The Mind Of OverlordTomala

Ruining It For Everyone Else Since 2004
The Mind Of OverlordTomala

>Uru is being ruined and it isn’t even here yet!

The battle lines have been drawn.

Papa Smurf wrote:
It seems that Overlord Tomala has decided to protest the actions of some in our community that I talk about in a Steam Room post I recently made. I tend to side with the ‘others’ so I guess that Overlord Grand Poobah Comrade Empress Baseball Bat Wielding Bomb Everything In Sight Shoot First & Ask Questions Later Tomala and I are in disagreement.

First of all, I would like to applaud you for making a post about me. I’m only saddened that you didn’t make it into a large essay as you have done so in the past. I would like to think that I would be worth a trilogy.

Second, I lost my baseball bat when I lent it to DorK, he said something about trying to rescue a gerbil, an ferret, two hamsters and a snake. Otherwise the rest of it was spot on.

Third, you should know by now that I will stand up for what is right! And being that I am always right, I have no problems standing up for what I believe in. For years people stared at me and assumed I blindly followed what you say. Well now the tables have turned, I will now blindly follow my fellow purists. What you announce in the steam room is a bitter outrage, and I will fight tooth and nail to protect Uru from the likes of you.

What side will you people choose? The side of Cyantology? Or the side of the impure…

Join the darkside. We have ramen.

>We must protect Uru.

Community,

Are you willing to fight for Uru and all it’s glory? The time has come for me to round up a protest group, I will not go into full detail outside of the discussion area, but I assure you that Papa Smurf is back with some sinister announcement.

Let us join together, let our voices be heard. The time to attack is now, and the destination is the steam room.

PRAISE RAND!!!!!

>Stupid questions

I heard a question so dumb, that I swear my poor brain was asking for oxygen.

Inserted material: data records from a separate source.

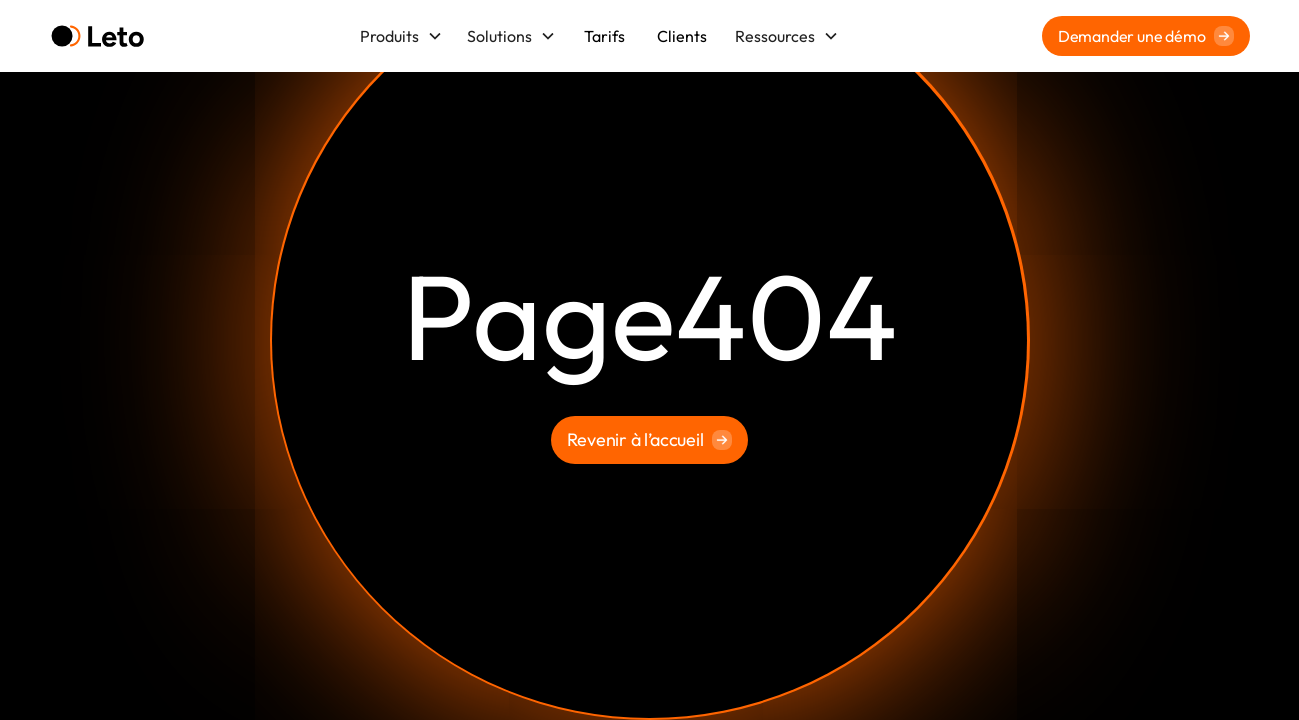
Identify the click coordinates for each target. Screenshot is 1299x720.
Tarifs (604, 36)
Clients (682, 36)
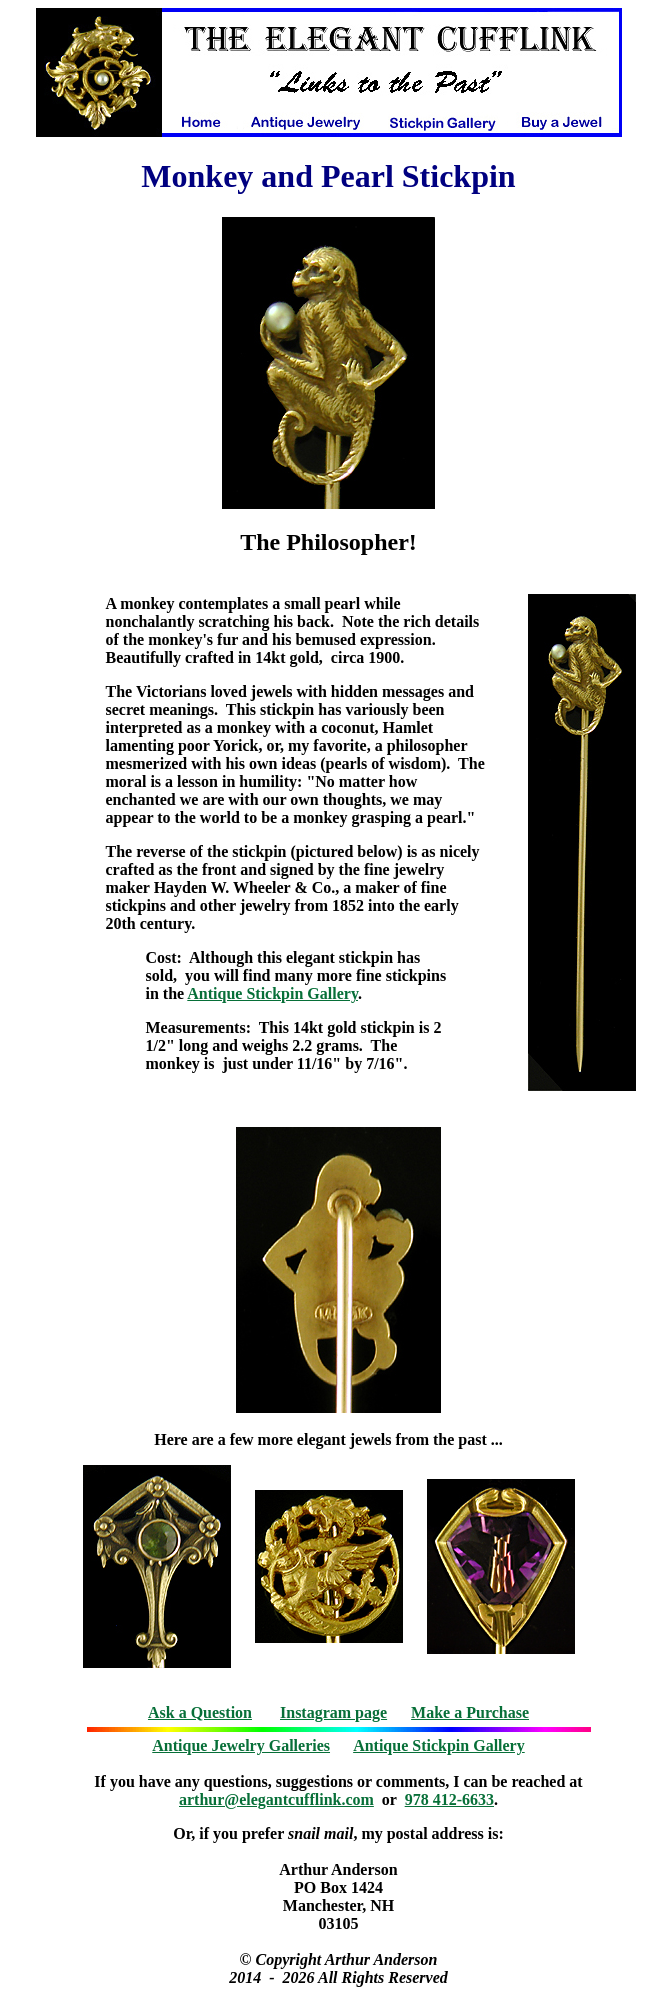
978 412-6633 (449, 1799)
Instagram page (333, 1712)
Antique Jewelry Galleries (241, 1745)
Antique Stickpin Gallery (272, 993)
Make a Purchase (470, 1712)
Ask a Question (200, 1712)
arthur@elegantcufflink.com (276, 1799)
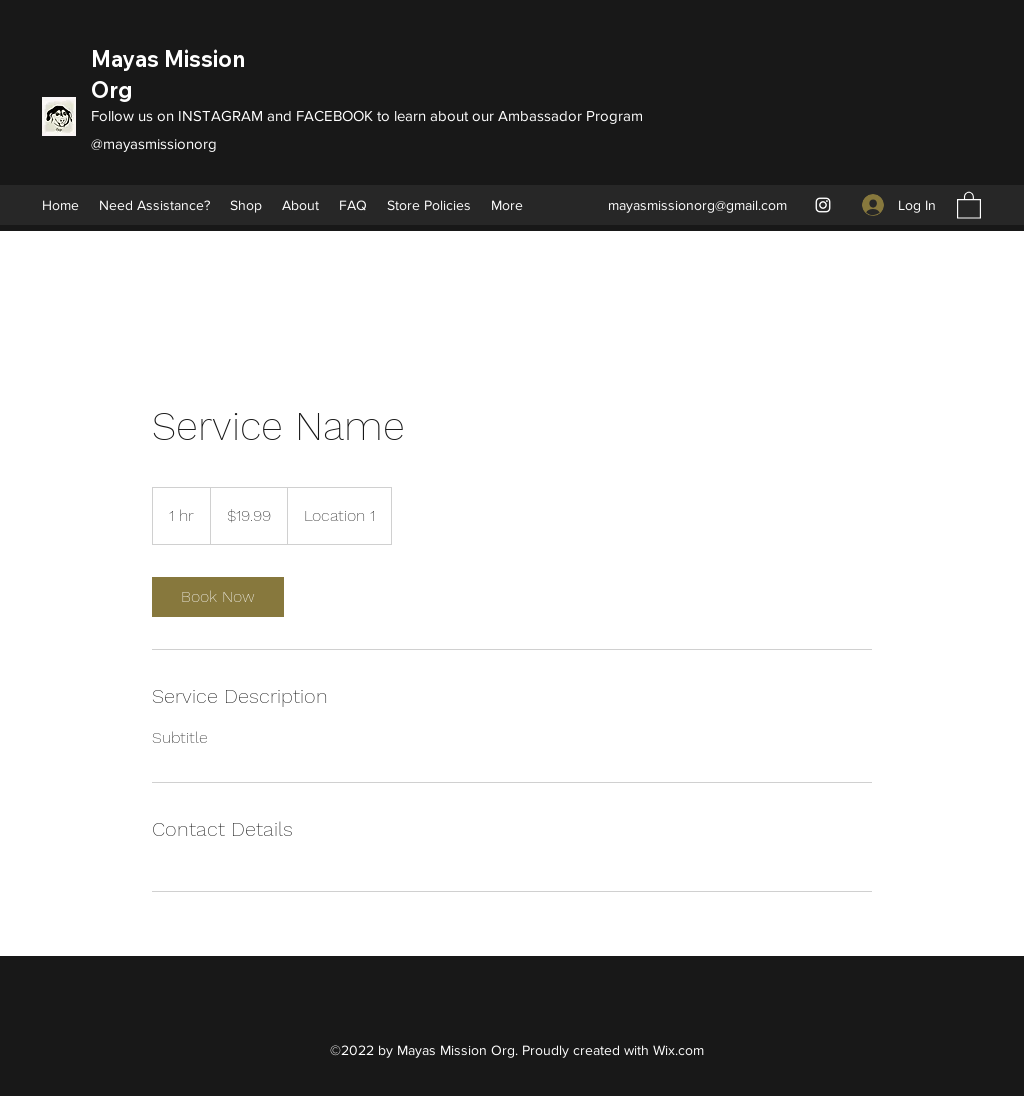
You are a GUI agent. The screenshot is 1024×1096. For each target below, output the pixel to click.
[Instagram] (823, 205)
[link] (218, 597)
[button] (969, 204)
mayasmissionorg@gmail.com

A customer came up to me asking where we keep the carts. And I told them we keep them at both entrances (which some people are too stupid to notice most of the time). Then she had to ask me where the entrances were. And then in my head, I heard screeching.

Then at that point my brain went, we are inside the store… You enter the store, through an ENTRANCE!!!! We were even close enough to one of the entrances. “See those windows?” “Yes…” “Go that way…”

That’s almost as bad as “IF it weren’t for my horse I wouldn’t have spent that year in college”.

Too bad I like getting paid, or it would have been fun to run her around the entire building…

God, after thinking about that I need to read. My brain is starving.